Just before Memorial Day, the House passed its initial version of the bloated annual National Defense Authorization Act—the main military policy bill that Congress approves every year.
The House adopted several proposed improvements that FCNL backed, but unfortunately the House majority rejected attempts to roll back the bill’s misguided support for new nuclear weapons.
The Senate now takes it turn. FCNL opposes the Senate Armed Services Committee’s version of this legislation that would eliminate a long-standing congressional oversight mechanism for dangerous new, “more usable” lower yield nuclear weapons. As a matter of faith, our Quaker community doesn’t support any expansion of military policy. As a matter of public policy, we are particularly concerned that the Senate leadership – as they have in the past – will restrict debate on the many important policy decisions in this legislation. The American people deserve a full and open debate and on-the-record votes on amendments that matter.
Useful, if Modest, Improvements
Nothing in the defense bill itself can be read to be an authorization for war with Iran or North Korea.
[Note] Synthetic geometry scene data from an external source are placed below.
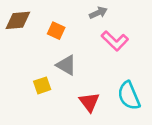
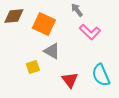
gray arrow: (98, 13) -> (77, 10), turned -104
orange square: (56, 31) -> (44, 24), size x1.6

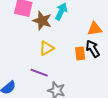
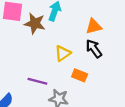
yellow triangle: (47, 48) -> (63, 53), moved
orange rectangle: (80, 54) -> (80, 75), moved, turned -56

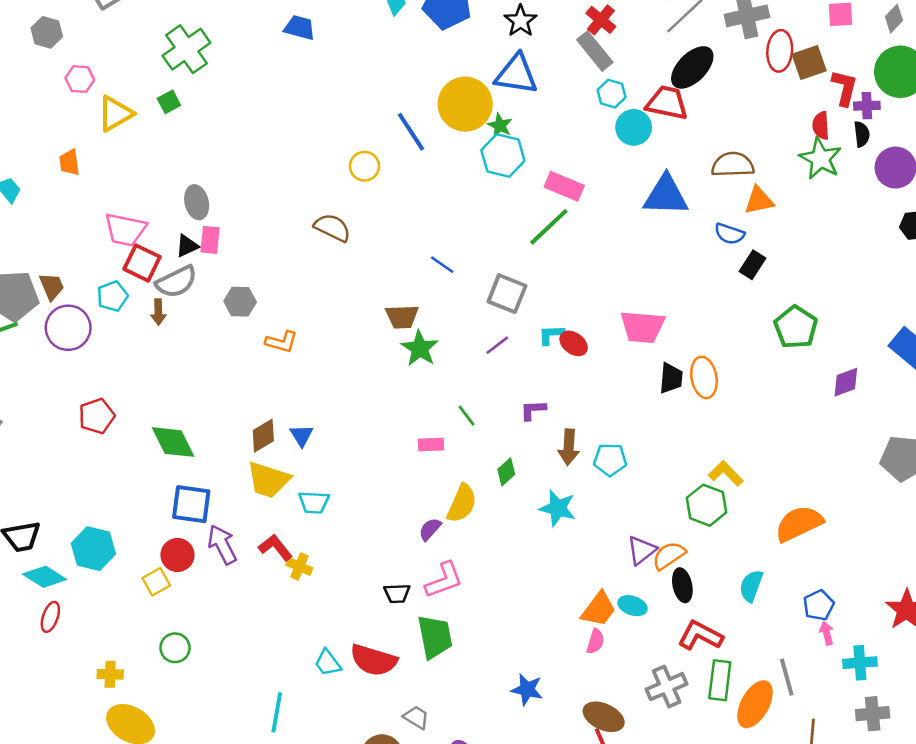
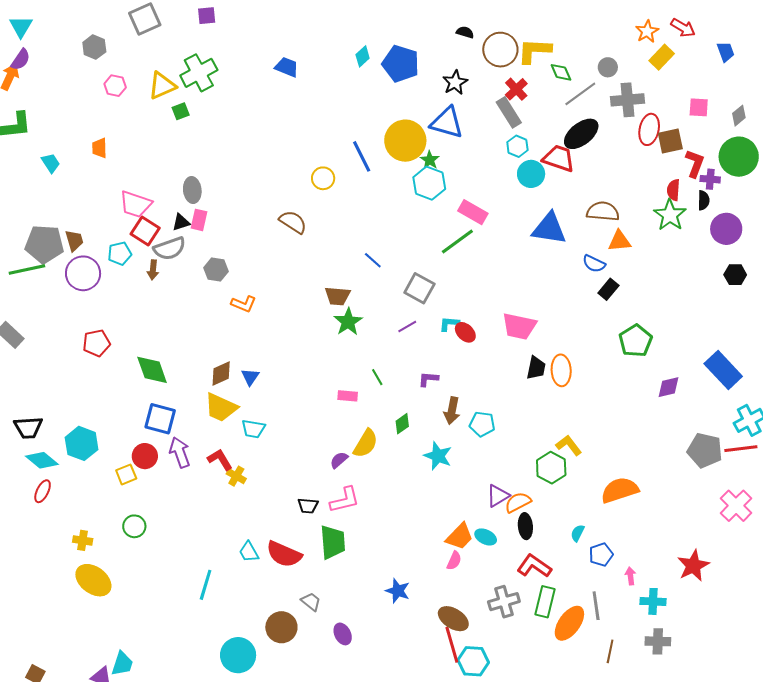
yellow triangle: (115, 114) -> (162, 86), moved
cyan semicircle: (751, 586) -> (578, 533), size x0.7
blue pentagon: (819, 605) -> (601, 555), moved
While there’s a lot not to like, the House did make some positive changes to its military policy bill. For starters, the House passed amendments making clear that nothing in the defense bill itself can be read to be an authorization for war with Iran or North Korea. These are helpful clarifications—but keep in mind that the executive branch just released a justification for its April 2018 Syria missile strikes that propounds an expansive view of inherent presidential power for waging war. (That is why FCNL is working to expressly limit the president’s authority to launch against North Korea.) The House also sensibly asked for a report from the executive branch on repatriating American service member remains from North Korea and carrying out Korean-American family reunifications.
The House also passed an amendment to require the Department of Defense to tell Congress exactly how ready every department and agency in the military is in preparing for an audit. Another passed amendment would better account for spending out of the Overseas Contingency Operations—the slush fund Congress uses to push military spending way above already sky-high budget caps. And yet another House-approved change would require the Pentagon to honestly estimate the long-term follow-on costs that supposed contingency actions would necessitate in later years.
Work Still to Do
FCNL backed several other needed changes that majorities in the House rejected. The Senate should not make the same mistakes.
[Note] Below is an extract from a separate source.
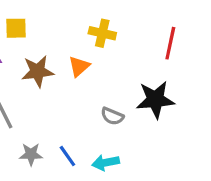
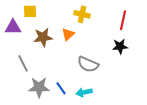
black star: (155, 100) -> (120, 46), moved, size x0.7
gray semicircle: (112, 116) -> (88, 64), size x1.5
gray star: (31, 154) -> (39, 87), size x1.5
This misguided logic only makes it more likely these nukes would actually be used.
The House rejected an amendment to hold back some of the Trump administration’s funding request for a new “lower-yield” sub-launched ballistic missile warhead (see how your representative voted), as FCNL and 21 other organizations urged the Senate to do last month. The Trump administration is seeking these warheads for the explicit goal of making a nuclear strike somehow more palatable to this and future presidents. This misguided logic only makes it more likely these nukes would actually be used and a larger nuclear war would actually start.
Meanwhile, the House also rejected an amendment (see the vote) that would force the Pentagon to estimate a full 20 years of lifecycle costs for planned nuclear weapons. (Nuclear weapons systems generally have long service lives, so it only makes sense to judge the full costs when deciding whether to build them now.)
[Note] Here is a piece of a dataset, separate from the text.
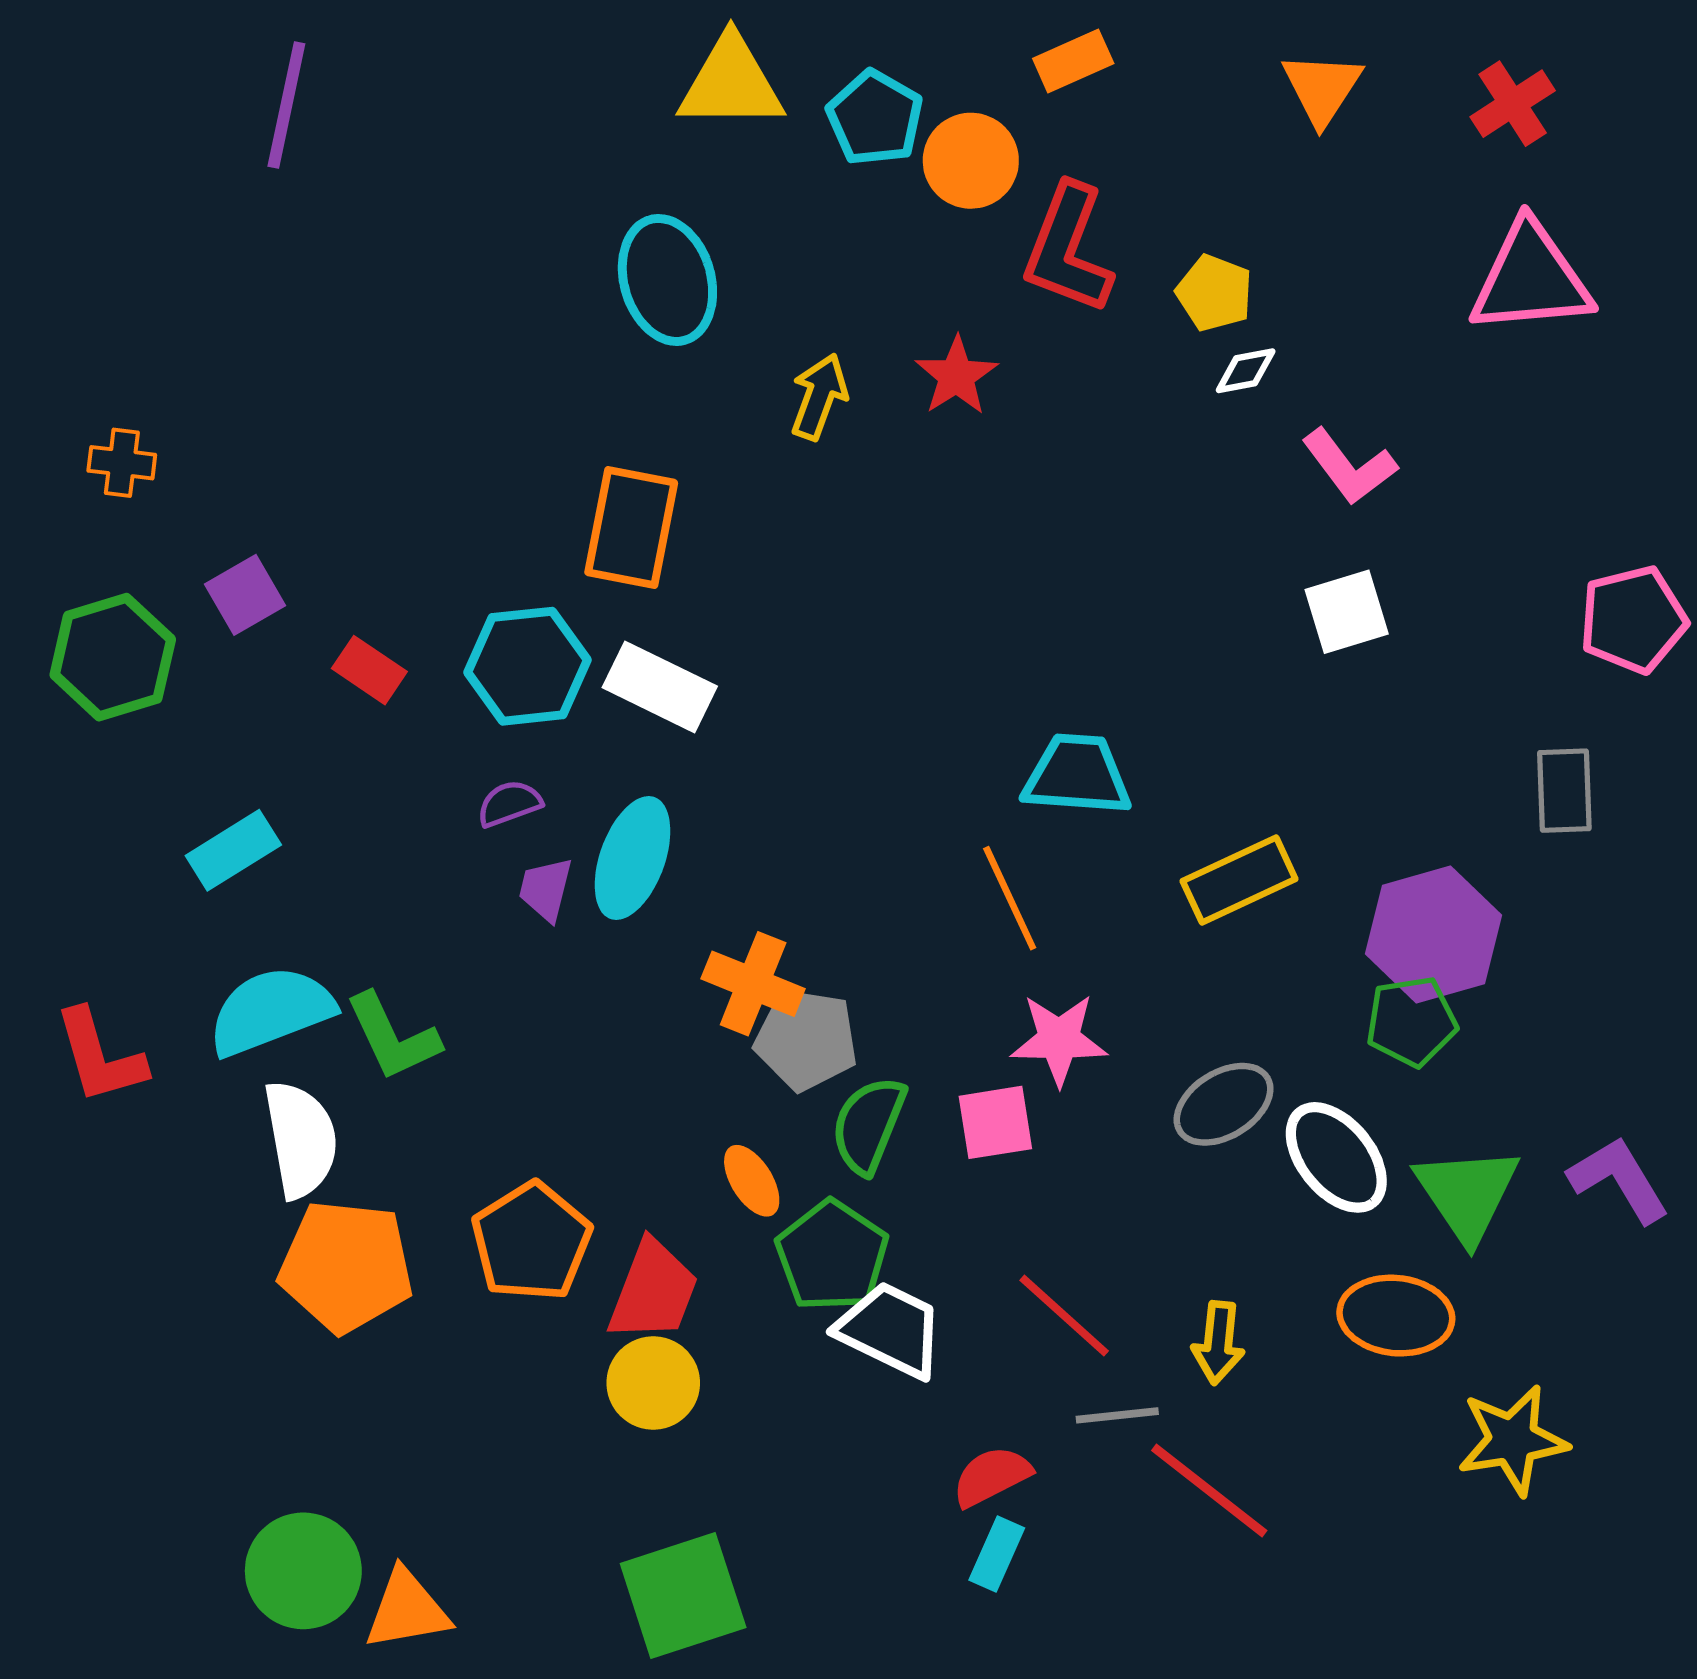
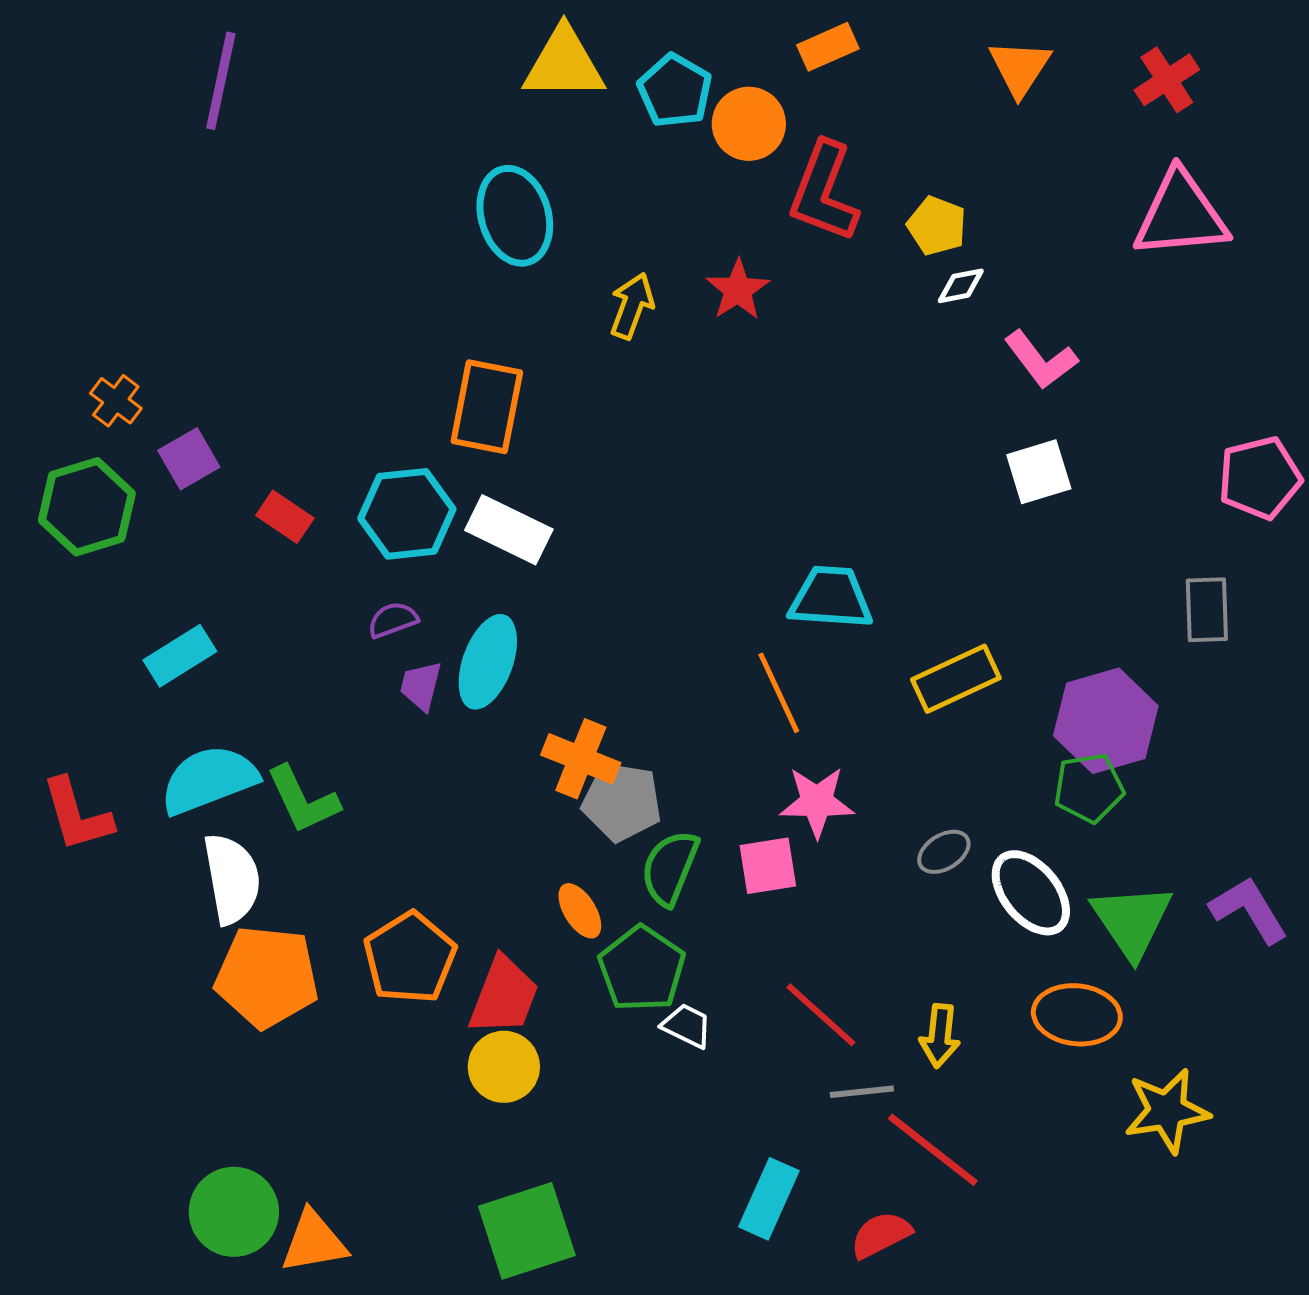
orange cross: (122, 463) -> (116, 401), moved, turned 30
gray ellipse: (1224, 1104) -> (944, 852), size x0.7
white trapezoid: (890, 1330) -> (687, 1026), size x0.6
red semicircle: (992, 1476) -> (881, 1235), moved
cyan rectangle: (997, 1554) -> (769, 1199), size x1.4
The Senate should reject the Armed Services Committee’s proposal to unwind a long-standing congressional oversight mechanism that forces Congress to explicitly back a low-yield “useable” nuke proposal before moving ahead. Supporters of building a new low-yield sub-launched nuclear warhead apparently fear the political cost of explicitly having to authorize such new warheads each time the Pentagon proposes them. If new low-yield nukes are such good ideas, why are their backers nervous about requiring to an up-or-down congressional vote to move ahead with them?
The House defense policy bill got better but still fell short in many respects. The Senate has a chance to bring a little common sense back into the process. It must seize it.